→ **Exercise instructions**
Locate every line in the records below that contains the word "кубометров", and copy each one.
● ● ●
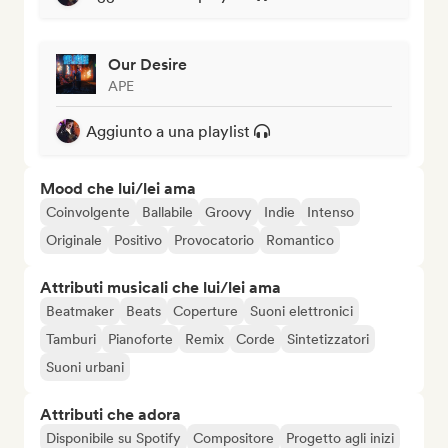
Our Desire
APE
Aggiunto a una playlist
Mood che lui/lei ama
Coinvolgente
Ballabile
Groovy
Indie
Intenso
Originale
Positivo
Provocatorio
Romantico
Attributi musicali che lui/lei ama
Beatmaker
Beats
Coperture
Suoni elettronici
Tamburi
Pianoforte
Remix
Corde
Sintetizzatori
Suoni urbani
Attributi che adora
Disponibile su Spotify
Compositore
Progetto agli inizi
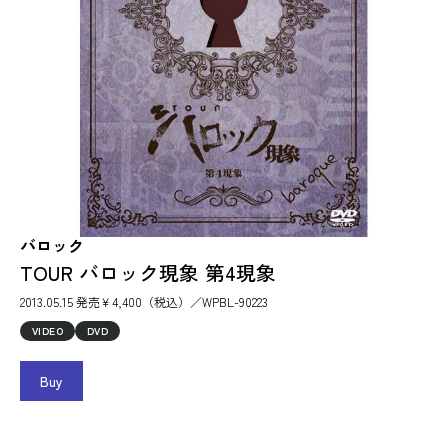
バロック
TOUR バロック現象 第4現象
2013.05.15 発売￥4,400（税込）／WPBL-90223
VIDEO
DVD
Buy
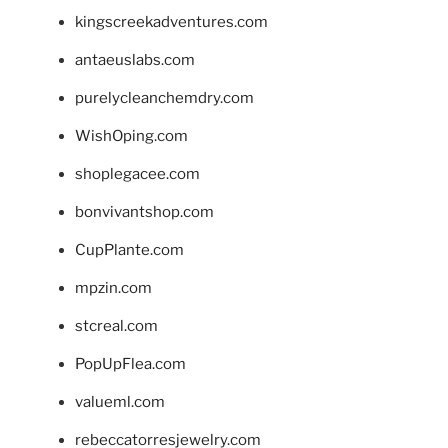
kingscreekadventures.com
antaeuslabs.com
purelycleanchemdry.com
WishOping.com
shoplegacee.com
bonvivantshop.com
CupPlante.com
mpzin.com
stcreal.com
PopUpFlea.com
valueml.com
rebeccatorresjewelry.com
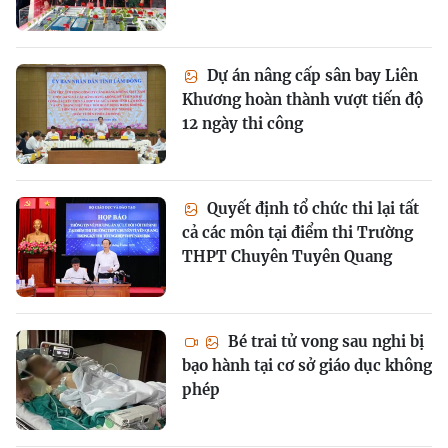
Dự án nâng cấp sân bay Liên
Khương hoàn thành vượt tiến độ
12 ngày thi công
Quyết định tổ chức thi lại tất
cả các môn tại điểm thi Trường
THPT Chuyên Tuyên Quang
Bé trai tử vong sau nghi bị
bạo hành tại cơ sở giáo dục không
phép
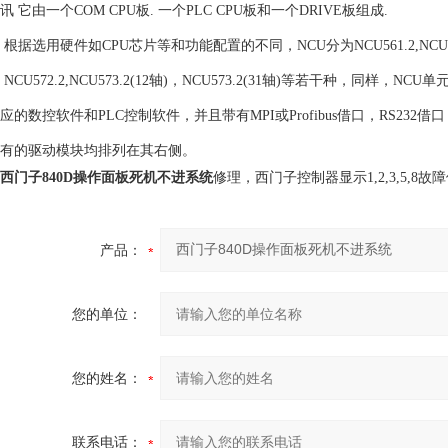
讯 它由一个COM CPU板. 一个PLC CPU板和一个DRIVE板组成.
根据选用硬件如CPU芯片等和功能配置的不同，NCU分为NCU561.2,NCU57
NCU572.2,NCU573.2(12轴)，NCU573.2(31轴)等若干种，同样，NCU
应的数控软件和PLC控制软件，并且带有MPI或Profibus借口，RS23
有的驱动模块均排列在其右侧。
西门子840D操作面板死机不进系统
修理，西门子控制器显示1,2,3,5,
产品：
您的单位：
您的姓名：
联系电话：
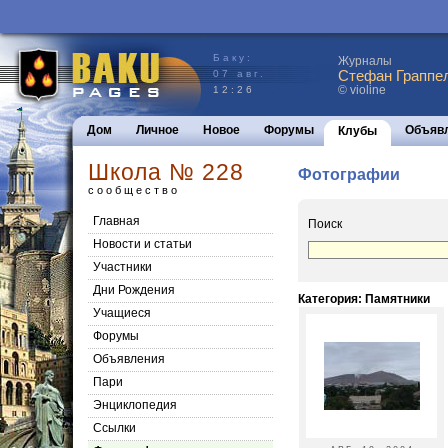
Баку:
Журналы
Стефан Граппел
07 авг.
© violine
12:26
Дом
Личное
Новое
Форумы
Объяв
Клубы
Школа № 228
Фотографии
сообщество
Главная
Поиск
Новости и статьи
Участники
Дни Рождения
Категория: Памятники
Учащиеся
Форумы
Объявления
Пари
Энциклопедия
Cсылки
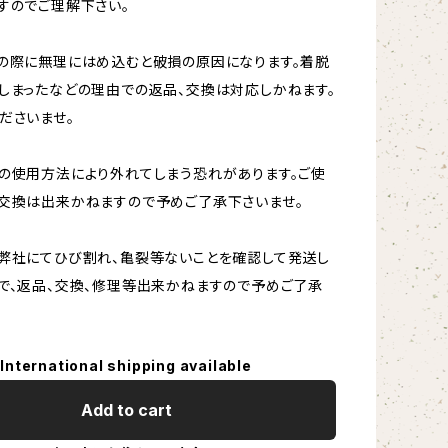
すのでご理解下さい。
の際に無理にはめ込むと破損の原因になります。着脱
しまったなどの理由での返品、交換は対応しかねます。
ださいませ。
の使用方法により外れてしまう恐れがあります。ご使
交換は出来かねますので予めご了承下さいませ。
弊社にてひび割れ、亀裂等ないことを確認して発送し
で、返品、交換、修理等出来かねますので予めご了承
International shipping available
Add to cart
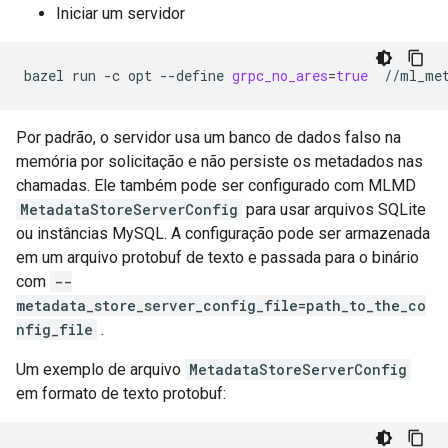
Iniciar um servidor
bazel
run
-c
opt
--define
grpc_no_ares
=
true
Por padrão, o servidor usa um banco de dados falso na
memória por solicitação e não persiste os metadados nas
chamadas. Ele também pode ser configurado com MLMD
MetadataStoreServerConfig
para usar arquivos SQLite
ou instâncias MySQL. A configuração pode ser armazenada
em um arquivo protobuf de texto e passada para o binário
com
--
metadata_store_server_config_file=path_to_the_co
nfig_file
.
Um exemplo de arquivo
MetadataStoreServerConfig
em formato de texto protobuf:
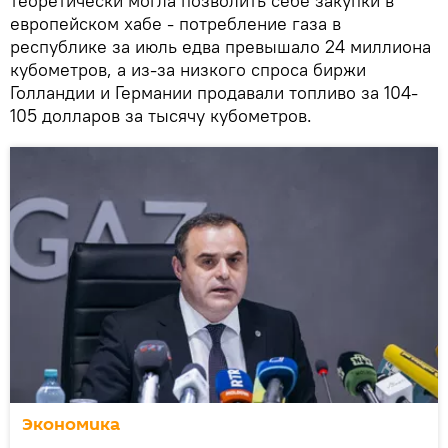
теоретически могла позволить себе закупки в
европейском хабе - потребление газа в
республике за июль едва превышало 24 миллиона
кубометров, а из-за низкого спроса биржи
Голландии и Германии продавали топливо за 104-
105 долларов за тысячу кубометров.
Экономика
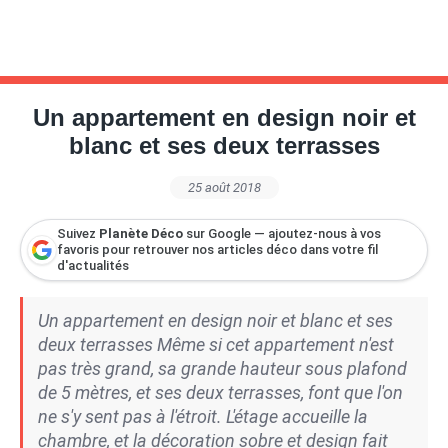
Un appartement en design noir et
blanc et ses deux terrasses
25 août 2018
Suivez
Planète Déco
sur Google — ajoutez-nous à vos
favoris pour retrouver nos articles déco dans votre fil
d'actualités
Un appartement en design noir et blanc et ses
deux terrasses Même si cet appartement n'est
pas très grand, sa grande hauteur sous plafond
de 5 mètres, et ses deux terrasses, font que l'on
ne s'y sent pas à l'étroit. L'étage accueille la
chambre, et la décoration sobre et design fait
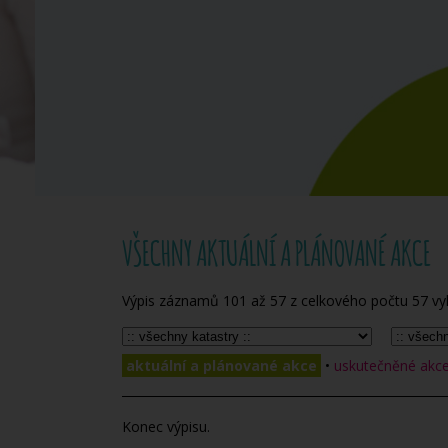
VŠECHNY AKTUÁLNÍ A PLÁNOVANÉ AKCE
Výpis záznamů
101
až
57
z celkového počtu
57
vy
aktuální a plánované akce
•
uskutečněné akce 
Konec výpisu.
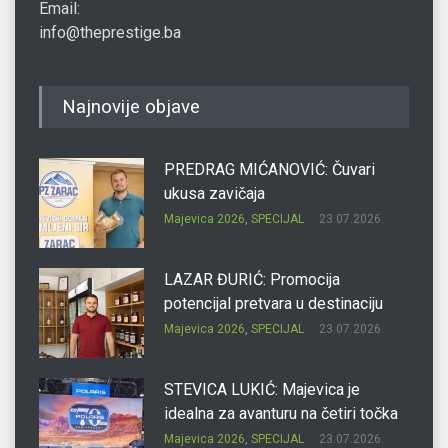
Email:
info@theprestige.ba
Najnovije objave
PREDRAG MIĆANOVIĆ: Čuvari
ukusa zavičaja
Majevica 2026
,
SPECIJAL
23.07.2026.
LAZAR ĐURIĆ: Promocija
potencijal pretvara u destinaciju
Majevica 2026
,
SPECIJAL
23.07.2026.
STEVICA LUKIĆ: Majevica je
idealna za avanturu na četiri točka
Majevica 2026
,
SPECIJAL
23.07.2026.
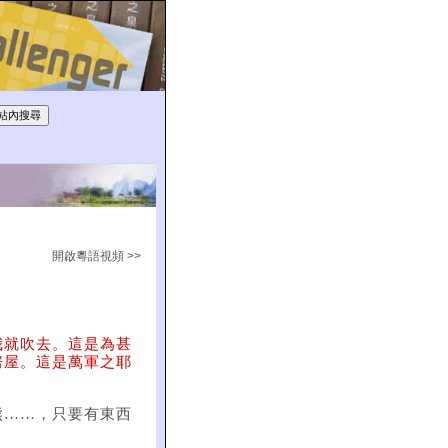
開啟粵語視頻 >>
我就吹去。這是為甚
房屋。這是萬軍之耶
熊……，只要有東西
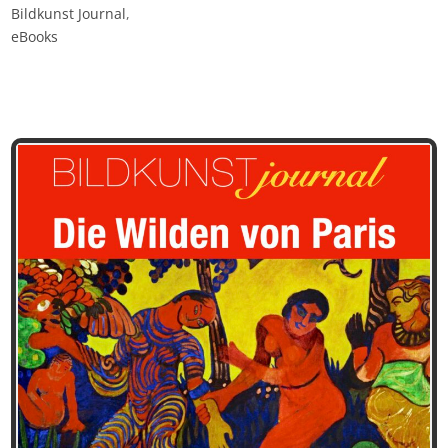
Bildkunst Journal
,
eBooks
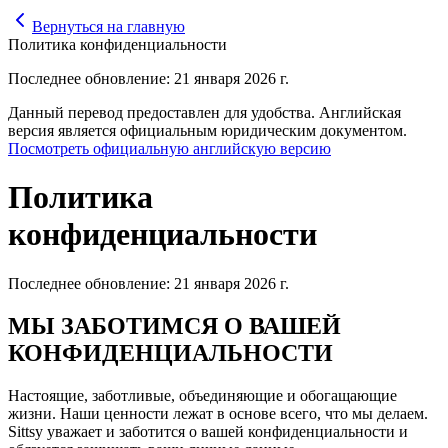
Вернуться на главную
Политика конфиденциальности
Последнее обновление: 21 января 2026 г.
Данный перевод предоставлен для удобства. Английская
версия является официальным юридическим документом.
Посмотреть официальную английскую версию
Политика
конфиденциальности
Последнее обновление: 21 января 2026 г.
МЫ ЗАБОТИМСЯ О ВАШЕЙ
КОНФИДЕНЦИАЛЬНОСТИ
Настоящие, заботливые, объединяющие и обогащающие
жизни. Наши ценности лежат в основе всего, что мы делаем.
Sittsy уважает и заботится о вашей конфиденциальности и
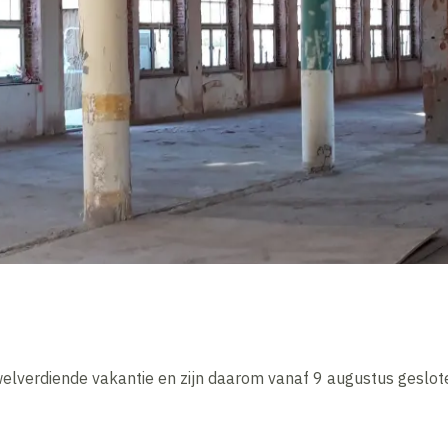
welverdiende vakantie en zijn daarom vanaf 9 augustus geslo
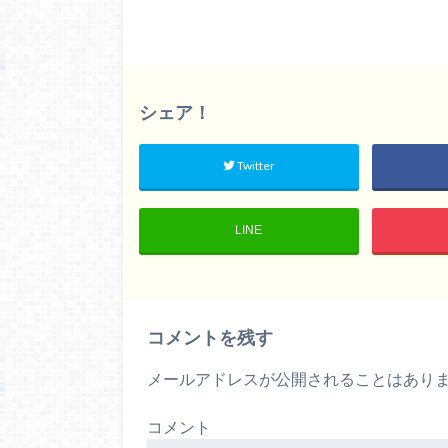
シェア！
Twitter
LINE
コメントを残す
メールアドレスが公開されることはあり
コメント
● ● ●
→ **Result below**
кубометров, а из-за низкого спроса биржи
105 долларов за тысячу кубометров.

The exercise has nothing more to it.